Bibliographie, VII. — 47

Nous ne voudrions pas être désobligeant pour M. de Roberty; mais comment ne s'est-il pas demandé si quelque lecteur ne lui appliquerait pas ce jugement qu'il porte du livre de M. Renan : l'Avenir de la science? Renan donne par trop dans «< la manie du siècle et, peut-être, la folie de toutes les époques : se croire infiniment supérieur, par l'horizon élargi de l'intelligence, aux périodes écoulées, s'attribuer le mérite d'une réforme radicale dans la manière de comprendre et d'expliquer le monde. Que d'Amériques n'a-t-on pas découvertes de cette façon coup sur coup, les unes après les autres! >>

III. — Au dernier congrès d'anthropologie criminelle tenu à Genève au mois d'août 1896, M. Dallemagne demanda à M. Lombroso s'il persistait à croire qu'il existe un type anatomique en dehors duquel il n'y a pas de criminel, et qui suffit, à lui seul, à caractériser le criminel. M. Ferri répondit au nom du maître que l'école italienne, en parlant du criminel-né, n'entend pas en faire un type exclusivement anatomique; l'homme criminel est une personnalité complète, à la fois biologique, psychologique et sociale. La criminalité est la résultante d'un ordre triple de facteurs facteur physiologique, facteur de milieu physique et facteur de milieu social.

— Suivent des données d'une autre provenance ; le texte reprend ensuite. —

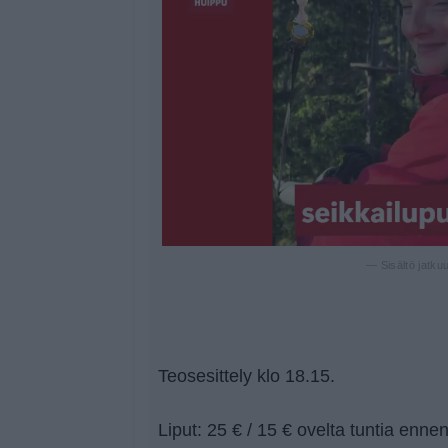
— Sisältö jatku
Teosesittely klo 18.15.
Liput: 25 € / 15 € ovelta tuntia enn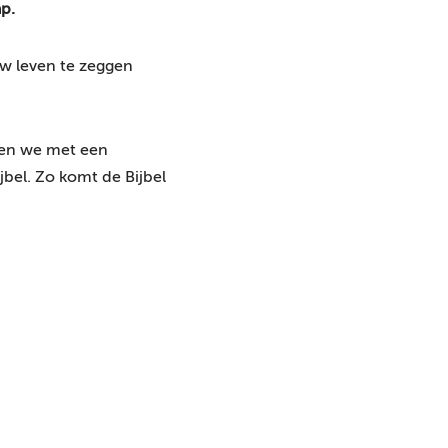
p.
u
i
uw leven te zeggen
k
O
m
igen we met een
h
jbel. Zo komt de Bijbel
o
o
g
/
O
m
l
a
a
g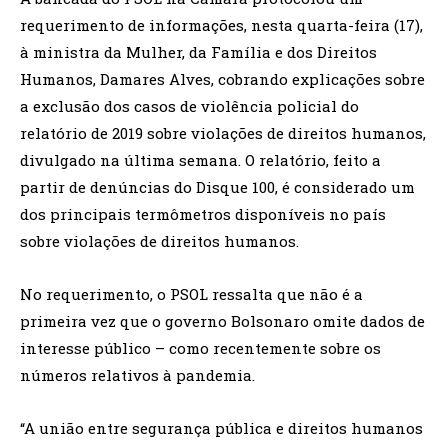
requerimento de informações, nesta quarta-feira (17),
à ministra da Mulher, da Família e dos Direitos
Humanos, Damares Alves, cobrando explicações sobre
a exclusão dos casos de violência policial do
relatório de 2019 sobre violações de direitos humanos,
divulgado na última semana. O relatório, feito a
partir de denúncias do Disque 100, é considerado um
dos principais termômetros disponíveis no país
sobre violações de direitos humanos.
No requerimento, o PSOL ressalta que não é a
primeira vez que o governo Bolsonaro omite dados de
interesse público – como recentemente sobre os
números relativos à pandemia.
“A união entre segurança pública e direitos humanos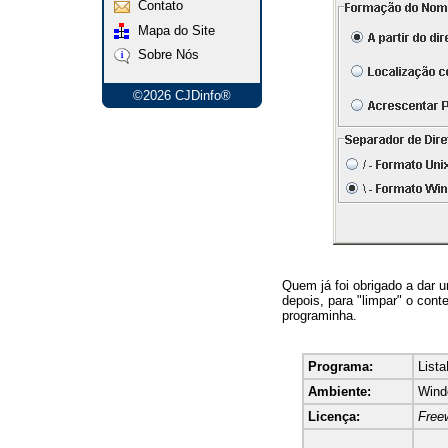
Contato
Mapa do Site
Sobre Nós
©2026 CJDinfo®
Quem já foi obrigado a dar
depois, para "limpar" o cont
programinha.
Programa:
Lista
Ambiente:
Wind
Licença:
Free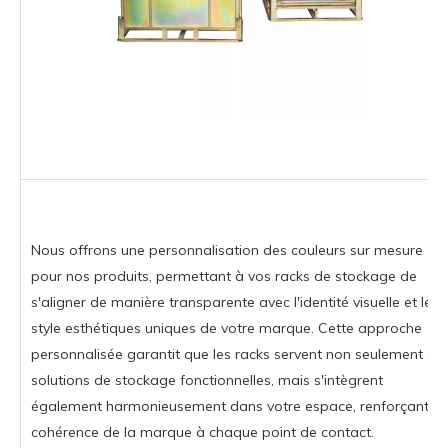
Nous offrons une personnalisation des couleurs sur mesure
pour nos produits, permettant à vos racks de stockage de
s'aligner de manière transparente avec l'identité visuelle et le
style esthétiques uniques de votre marque. Cette approche
personnalisée garantit que les racks servent non seulement de
solutions de stockage fonctionnelles, mais s'intègrent
également harmonieusement dans votre espace, renforçant la
cohérence de la marque à chaque point de contact.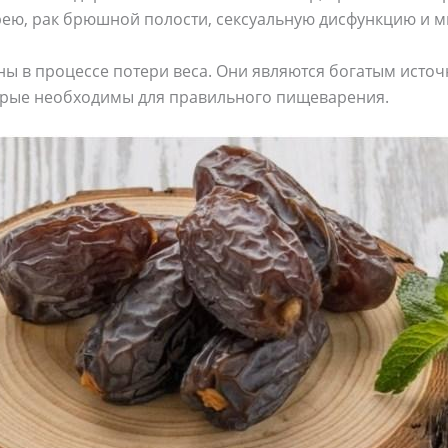
ею, рак брюшной полости, сексуальную дисфункцию и м
ны в процессе потери веса. Они являются богатым исто
орые необходимы для правильного пищеварения.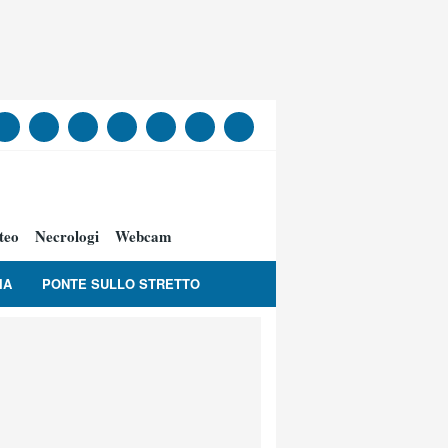
teo
Necrologi
Webcam
IA
PONTE SULLO STRETTO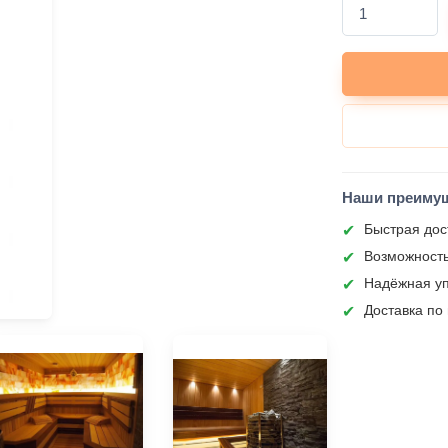
Наши преиму
Быстрая дос
Возможность
Надёжная уп
Доставка по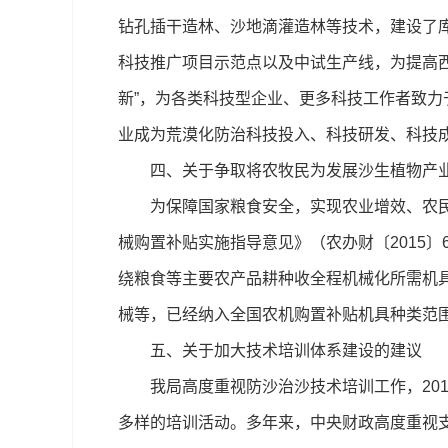
钻孔插干造林、沙地滴灌造林等技术，建设了
科技推广项目示范点以及中试生产线，为提高
新”，为各类科技型企业、更多科技工作者致力
业成为荒漠化防治科技投入、科技研发、科技
四、关于争取将农牧民为发展沙生植物产业
为保障国家粮食安全，实现农业增效、农民增收
械购置补贴实施指导意见》（农办财〔2015〕
绕粮食等主要农产品耕种收全程机械化所需机
械等，已经纳入全国农机购置补贴机具种类范
五、关于加大技术培训体系建设的建议
我局高度重视防沙治沙技术培训工作，2013
多样的培训活动。多年来，中央财政高度重视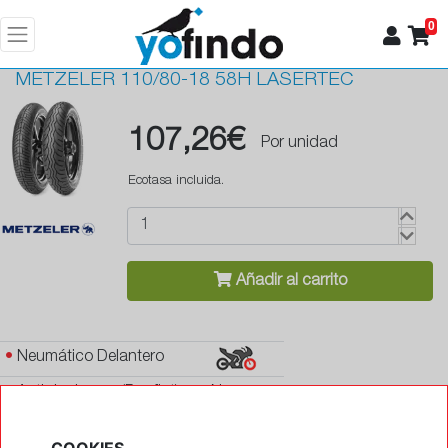
0
METZELER
110/80-18 58H LASERTEC
107,26€
Por unidad
Ecotasa incluida.
Añadir al carrito
•
Neumático Delantero
•
Antipinchazos (Runflat)
No
•
Protector de llanta
No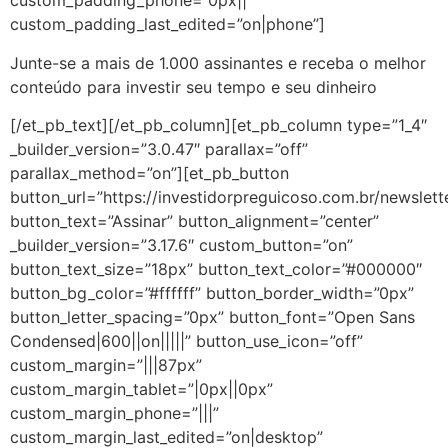
custom_padding_phone=”0px||”
custom_padding_last_edited=”on|phone”]
Junte-se a mais de 1.000 assinantes e receba o melhor
conteúdo para investir seu tempo e seu dinheiro
[/et_pb_text][/et_pb_column][et_pb_column type=”1_4″
_builder_version=”3.0.47″ parallax=”off”
parallax_method=”on”][et_pb_button
button_url=”https://investidorpreguicoso.com.br/newslett
button_text=”Assinar” button_alignment=”center”
_builder_version=”3.17.6″ custom_button=”on”
button_text_size=”18px” button_text_color=”#000000″
button_bg_color=”#ffffff” button_border_width=”0px”
button_letter_spacing=”0px” button_font=”Open Sans
Condensed|600||on|||||” button_use_icon=”off”
custom_margin=”|||87px”
custom_margin_tablet=”|0px||0px”
custom_margin_phone=”|||”
custom_margin_last_edited=”on|desktop”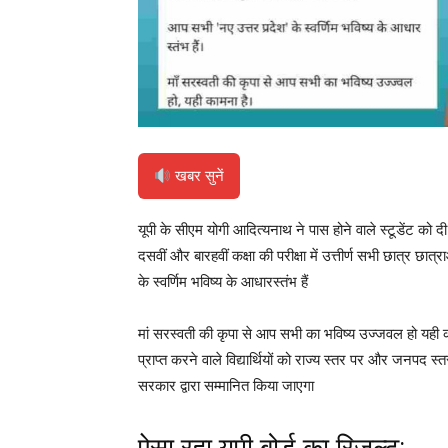
खबर सुनें
यूपी के सीएम योगी आदित्यनाथ ने पास होने वाले स्टूडेंट को द
दसवीं और बारहवीं कक्षा की परीक्षा में उत्तीर्ण सभी छात्र 
के स्वर्णिम भविष्य के आधारस्तंभ हैं
मां सरस्वती की कृपा से आप सभी का भविष्य उज्जवल हो यही काम
प्राप्त करने वाले विद्यार्थियों को राज्य स्तर पर और जनपद स्त
सरकार द्वारा सम्मानित किया जाएगा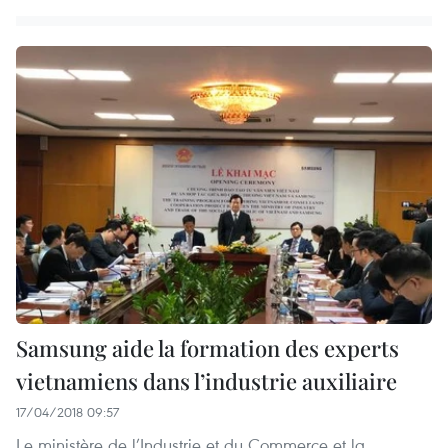
Samsung aide la formation des experts
vietnamiens dans l’industrie auxiliaire
17/04/2018 09:57
Le ministère de l’Industrie et du Commerce et la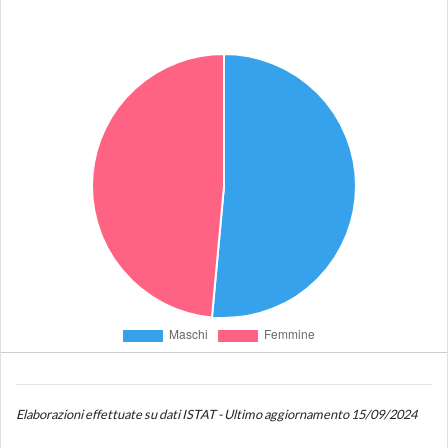
Elaborazioni effettuate su dati ISTAT - Ultimo aggiornamento 15/09/2024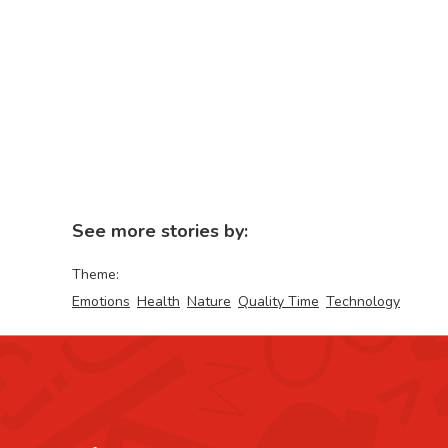
See more stories by:
Theme:
Emotions
Health
Nature
Quality Time
Technology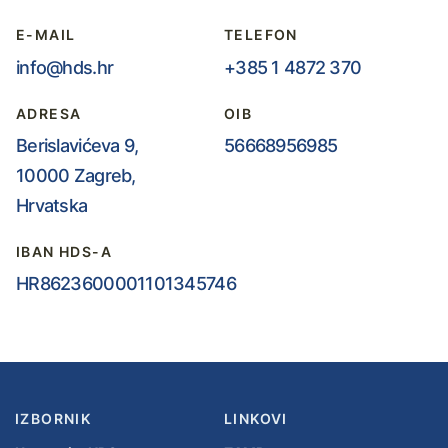
E-MAIL
TELEFON
info@hds.hr
+385 1 4872 370
ADRESA
OIB
Berislavićeva 9,
56668956985
10000 Zagreb,
Hrvatska
IBAN HDS-A
HR8623600001101345746
IZBORNIK
LINKOVI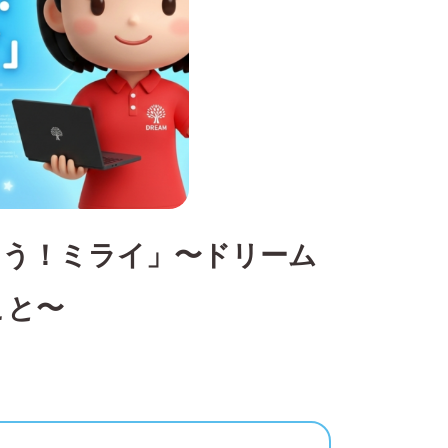
こう！ミライ」〜ドリーム
こと〜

Cette thèse, qui adoucit déjà notablement l'inflexibilité matérialiste de l'ancienne théorie lombrosienne, est à peu près celle que M. Lombroso défend lui-même dans son nouvel ouvrage : La Femme criminelle. Il termine un chapitre consacré à l'anthropométrie des criminelles, par cette conclusion : « Il ne ressort, malheureusement, que bien peu de chose de cette accumulation de mensurations. » Il ajoute, à la vérité, pour se rassurer sur la valeur de ses anciennes théories : « Cela est naturel; car si les différences externes entre les hommes criminels et les hommes normaux sont déjà peu nombreuses, elles le sont encore moins pour la femme, chez laquelle la stabilité (anatomique) est très supérieure et les différences beaucoup moindres, même quand elle est anormale. » (P. 312.) Et il se reprendra à vouloir chercher le type physiologique de la criminelle-née. Mais enfin il fait entrer dans la constitution complète de ce type, pour une grande part, les éléments psychologiques, qui offrent même à ses yeux, semble-t-il, plus de flexibilité.